Néanmoins, et sans préjudice de l'alinéa 2 de l'article 802, demeurent recevables, dans les limites des chefs du jugement critiqués, les prétentions destinées à répliquer aux conclusions et pièces adverses ou à faire juger les questions nées, postérieurement aux premières conclusions, de l'intervention d'un tiers ou de la survenance ou de la révélation d'un fait.
Or, la cour ne peut que constater que la demande de condamnation à hauteur de 50 000 euros à titre de dommages- intérêts en raison de la mauvaise foi et manquement à l'obligation de loyauté a été formée pour la première fois dans les conclusions n°2 de société G.R.I.E notifiées le 29 août 2023, les premières ayant été notifiées le 23 janvier 2023.
Il ne s'agit pas d'une prétention répliquant aux conclusions ou pièces adverses ni d'une question née postérieurement aux premières conclusions.
Il en résulte que cette demande est déclarée irrecevable.
II/ Sur le fond
Aux termes des articles 1103 et 1104 du code civil, les contrats légalement formés tiennent lieu de loi à ceux qui les ont faits.
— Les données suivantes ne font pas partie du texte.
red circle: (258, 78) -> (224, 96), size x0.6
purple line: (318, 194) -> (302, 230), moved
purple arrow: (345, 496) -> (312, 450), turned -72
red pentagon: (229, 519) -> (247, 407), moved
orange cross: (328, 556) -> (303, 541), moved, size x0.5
Les contrats doivent être négociés, formés et exécutés de bonne foi.
Selon l'article 1217 du code civil, la partie envers laquelle l'engagement n'a pas été exécuté, ou l'a été imparfaitement, peut :
- refuser d'exécuter ou suspendre l'exécution de sa propre obligation ;
- poursuivre l'exécution forcée en nature de l'obligation ;
- obtenir une réduction du prix ;
- provoquer la résolution du contrat ;
- demander réparation des conséquences de l'inexécution.
Les sanctions qui ne sont pas incompatibles peuvent être cumulées ; des dommages et intérêts peuvent toujours s'y ajouter.
L'article 1224 du code civil prévoit que la résolution résulte soit de l'application d'une clause résolutoire soit, en cas d'inexécution suffisamment grave, d'une notification du créancier au débiteur ou d'une décision de justice.
Chacune des parties soutient que la résiliation du contrat est imputable à l'autre.
Pour obtenir la réformation du jugement entrepris et la condamnation de l'intimée au paiement de dommages-intérêts, la société G.R.I.E soutient que la société Mercier a manqué aux obligations suivantes :
-obligation de paiement 100 % du prix à la commande validée,
-obligation d'achat d'un volume minimum annuel de 24 000 kg de tabac à chicha de marque Fantasia,
-obligation de développement du marché.
La société Mercier conclut, quant à elle, à la confirmation du jugement déféré en ce qu'il a dit (il faut comprendre prononcé) que la résiliation du contrat est intervenue aux torts de la société G.R.I.E et a débouté cette dernière de sa demande de dommages-intérêts.
Le contrat de distribution conclu entre les parties prévoit en son article 7 B que le contrat peut être résilié de plein droit notamment :
-si le distributeur ne paie pas le fournisseur 100 % à la commande validée,
-si le fabricant ne livre pas les marchandises commandées avec N+30 jours (maximum) à compter de la date à laquelle tout bien est dû.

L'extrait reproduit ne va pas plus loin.